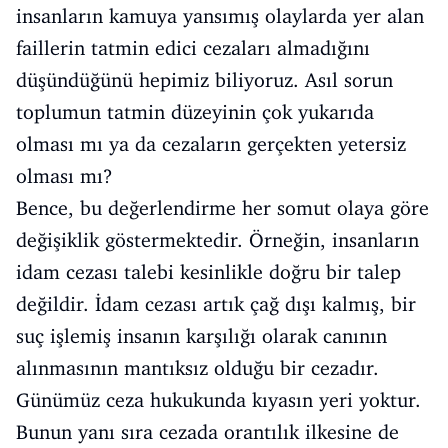
insanların kamuya yansımış olaylarda yer alan
faillerin tatmin edici cezaları almadığını
düşündüğünü hepimiz biliyoruz. Asıl sorun
toplumun tatmin düzeyinin çok yukarıda
olması mı ya da cezaların gerçekten yetersiz
olması mı?
Bence, bu değerlendirme her somut olaya göre
değişiklik göstermektedir. Örneğin, insanların
idam cezası talebi kesinlikle doğru bir talep
değildir. İdam cezası artık çağ dışı kalmış, bir
suç işlemiş insanın karşılığı olarak canının
alınmasının mantıksız olduğu bir cezadır.
Günümüz ceza hukukunda kıyasın yeri yoktur.
Bunun yanı sıra cezada orantılık ilkesine de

=-=-=

> **TASK REQUIREMENTS**:
Within the material above, how many lines include the string "insanların"? Give only the number.

> **SOLVED EXERCISE**:
2